The CasMaCat project will build the next generation translator’s workbench to improve productivity, quality, and work practices in the translation industry.
Cognitive studies of actual unaltered translator behaviour based on key logging and eye tracking will be carried out. The acquired data will be examined for how interfaces with enriched information are used, to determine translator types and styles, and to build a cognitive model of the translation process.
Based on insights gained in the cognitive studies, novel types of assistance to human translators will be developed and integrated them into a new workbench, consisting of an editor, a server, and analysis and visualisation tools. The workbench will be designed in a modular fashion and can be combined with existing computer aided translation tools.

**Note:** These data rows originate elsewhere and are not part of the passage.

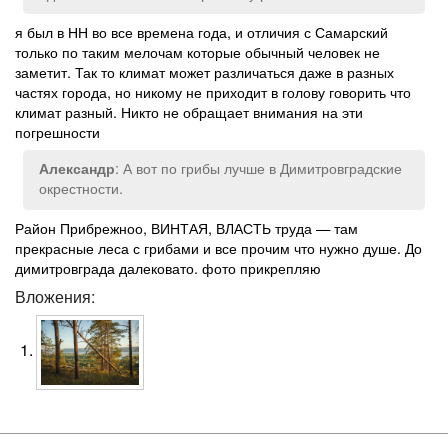
я был в НН во все времена года, и отличия с Самарский
только по таким мелочам которые обычный человек не
заметит. Так то климат может различаться даже в разных
частях города, но никому не приходит в голову говорить что
климат разный. Никто не обращает внимания на эти
погрешности
: А вот по грибы лучше в Димитровградские
Александр
окрестности.
Район Прибрежноо, ВИНТАЯ, ВЛАСТЬ труда — там
прекрасные леса с грибами и все прочим что нужно душе. До
димитровграда далековато. фото прикрепляю
Вложения:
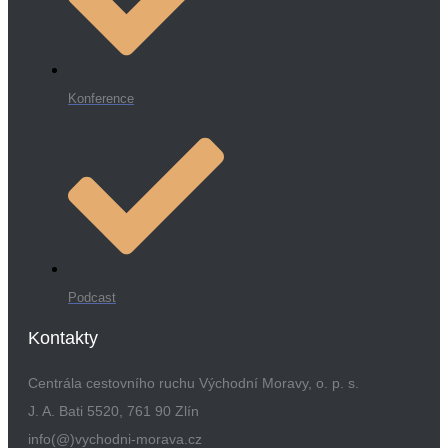
Konference
Podcast
Kontakty
Centrála cestovního ruchu Východní Moravy, o. p. s.
J. A. Bati 5520, 761 90 Zlín
info(@)vychodni-morava.cz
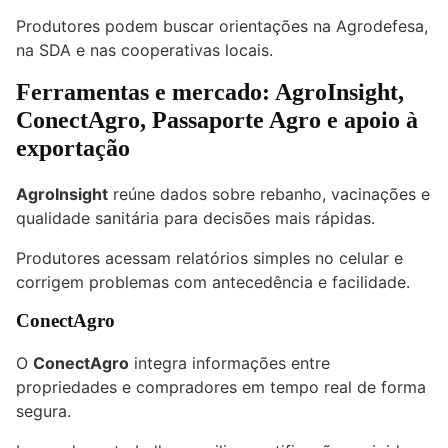
Produtores podem buscar orientações na Agrodefesa,
na SDA e nas cooperativas locais.
Ferramentas e mercado: AgroInsight,
ConectAgro, Passaporte Agro e apoio à
exportação
AgroInsight
reúne dados sobre rebanho, vacinações e
qualidade sanitária para decisões mais rápidas.
Produtores acessam relatórios simples no celular e
corrigem problemas com antecedência e facilidade.
ConectAgro
O
ConectAgro
integra informações entre
propriedades e compradores em tempo real de forma
segura.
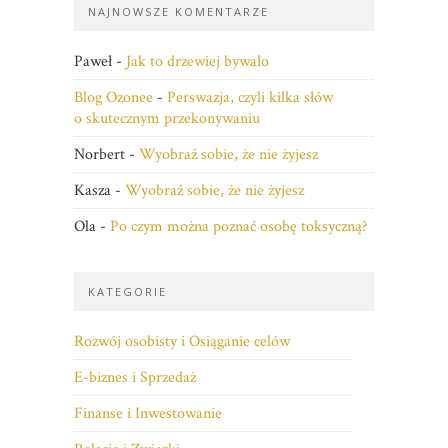
NAJNOWSZE KOMENTARZE
Paweł
-
Jak to drzewiej bywało
Blog Ozonee
-
Perswazja, czyli kilka słów
o skutecznym przekonywaniu
Norbert
-
Wyobraź sobie, że nie żyjesz
Kasza
-
Wyobraź sobie, że nie żyjesz
Ola
-
Po czym można poznać osobę toksyczną?
KATEGORIE
Rozwój osobisty i Osiąganie celów
E-biznes i Sprzedaż
Finanse i Inwestowanie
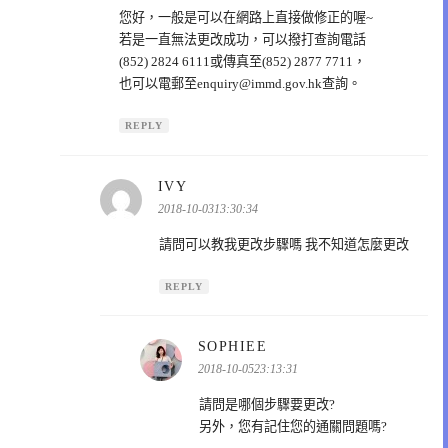
您好，一般是可以在網路上直接做修正的喔~
若是一直無法更改成功，可以撥打查詢電話
(852) 2824 6111或傳真至(852) 2877 7711，
也可以電郵至
enquiry@immd.gov.hk
查詢。
REPLY
表
IVY
示:
2018-10-0313:30:34
請問可以教我更改步驟嗎 我不知道怎麼更改
REPLY
表
SOPHIEE
示:
2018-10-0523:13:31
請問是哪個步驟要更改?
另外，您有記住您的通關問題嗎?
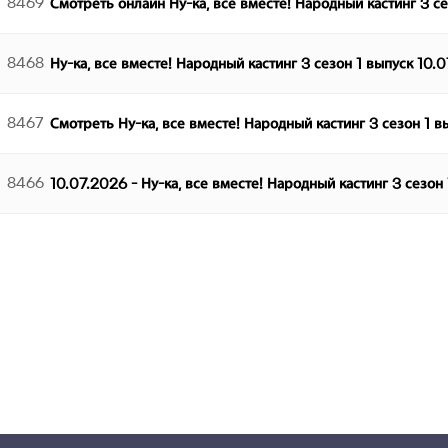
8469
Смотреть онлайн Ну-ка, все вместе! Народный кастинг 3 с
8468
Ну-ка, все вместе! Народный кастинг 3 сезон 1 выпуск 10.
8467
Смотреть Ну-ка, все вместе! Народный кастинг 3 сезон 1 
8466
10.07.2026 - Ну-ка, все вместе! Народный кастинг 3 сезон
다음
맨끝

New types of assistance will be developed along the following lines: (1) Interactive translation prediction, where the workbench makes suggestions to the human translator how to complete the translation. We will adapt the existing interactive machine translation paradigm by adding input modalities, especially electronic pens and basing the suggestions on better exploitation of novel statistical machine translation models. (2) Interactive editing, where the workbench provides additional information about the confidence of its assistance, integrates translation memories, and assists authoring and reviewing. (3) Adaptive translation models, where the workbench learns from the interaction with the human translator by updating and adapting its models instantly based on the translation choices of the user.
The workbench’s effectiveness will be demonstrated in extensive field tests at a translation agency. In addition, the language service industry and online volunteer translation platforms will also be considered. The outcome of the CasMaCat project will be made available as open source software to industry, academia, and to individual end users.